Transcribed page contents
________________________

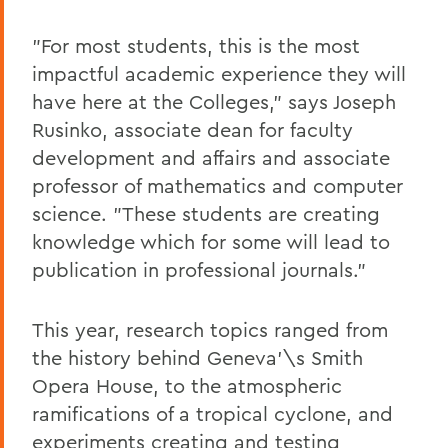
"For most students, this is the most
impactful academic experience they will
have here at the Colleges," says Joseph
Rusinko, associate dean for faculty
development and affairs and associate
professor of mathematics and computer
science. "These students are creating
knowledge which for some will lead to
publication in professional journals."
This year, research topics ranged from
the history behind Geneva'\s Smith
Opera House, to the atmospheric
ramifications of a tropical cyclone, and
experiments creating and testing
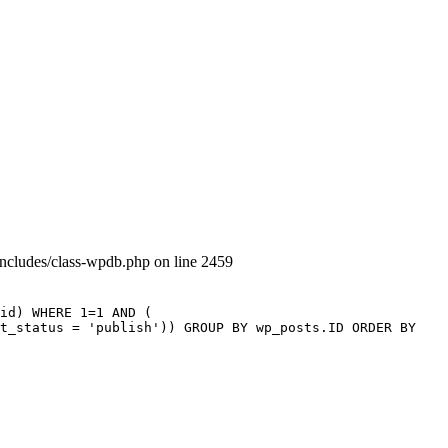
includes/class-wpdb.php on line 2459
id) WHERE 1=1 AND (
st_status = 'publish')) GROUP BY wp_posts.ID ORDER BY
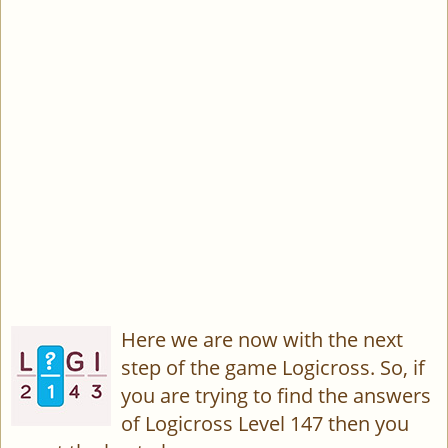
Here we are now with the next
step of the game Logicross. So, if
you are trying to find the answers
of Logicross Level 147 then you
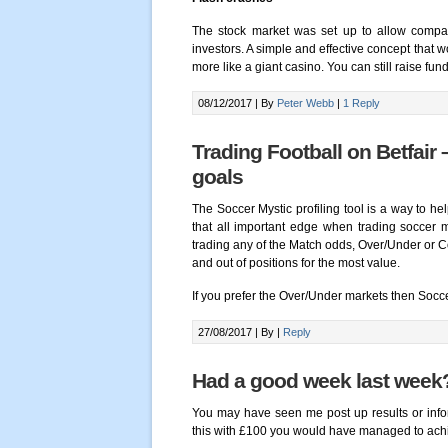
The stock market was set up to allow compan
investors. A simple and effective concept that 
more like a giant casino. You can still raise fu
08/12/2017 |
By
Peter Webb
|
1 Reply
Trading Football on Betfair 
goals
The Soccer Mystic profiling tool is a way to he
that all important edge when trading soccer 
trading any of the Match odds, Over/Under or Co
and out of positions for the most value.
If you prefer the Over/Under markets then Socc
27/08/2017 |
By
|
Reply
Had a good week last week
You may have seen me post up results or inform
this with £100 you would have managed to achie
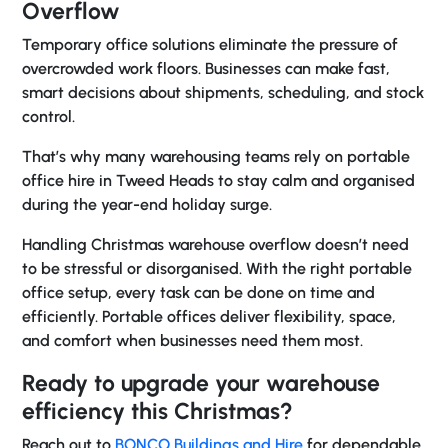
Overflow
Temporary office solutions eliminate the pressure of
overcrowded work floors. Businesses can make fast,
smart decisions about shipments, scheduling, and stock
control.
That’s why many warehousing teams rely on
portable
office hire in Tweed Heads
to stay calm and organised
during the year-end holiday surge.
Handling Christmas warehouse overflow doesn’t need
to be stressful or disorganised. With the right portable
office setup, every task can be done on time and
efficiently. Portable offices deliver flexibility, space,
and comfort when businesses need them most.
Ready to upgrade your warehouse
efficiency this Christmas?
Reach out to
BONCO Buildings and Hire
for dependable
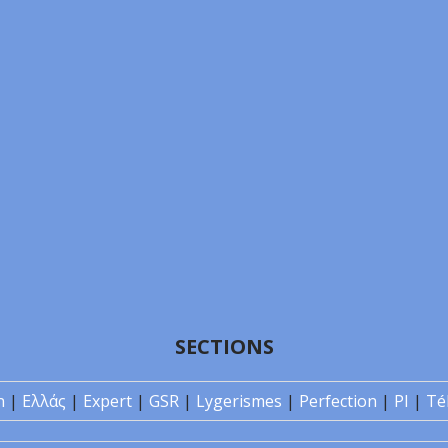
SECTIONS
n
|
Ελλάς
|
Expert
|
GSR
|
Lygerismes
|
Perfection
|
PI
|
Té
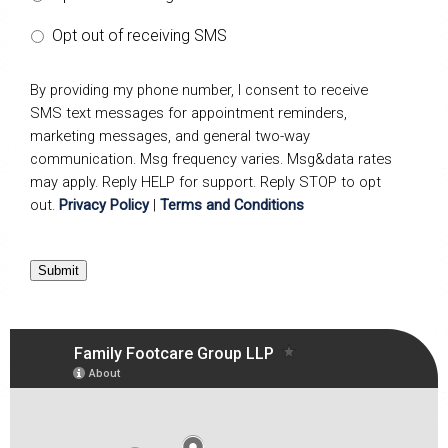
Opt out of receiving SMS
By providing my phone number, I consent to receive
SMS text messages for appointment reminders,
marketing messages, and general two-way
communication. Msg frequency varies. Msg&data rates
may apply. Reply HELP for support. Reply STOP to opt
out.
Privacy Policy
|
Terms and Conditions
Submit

________________________

- **TASK REQUIREMENTS**
Copy each line above where the string "year" occurs.

- **RESULT OF THE TASK**
This year, research topics ranged from
during the year-end holiday surge.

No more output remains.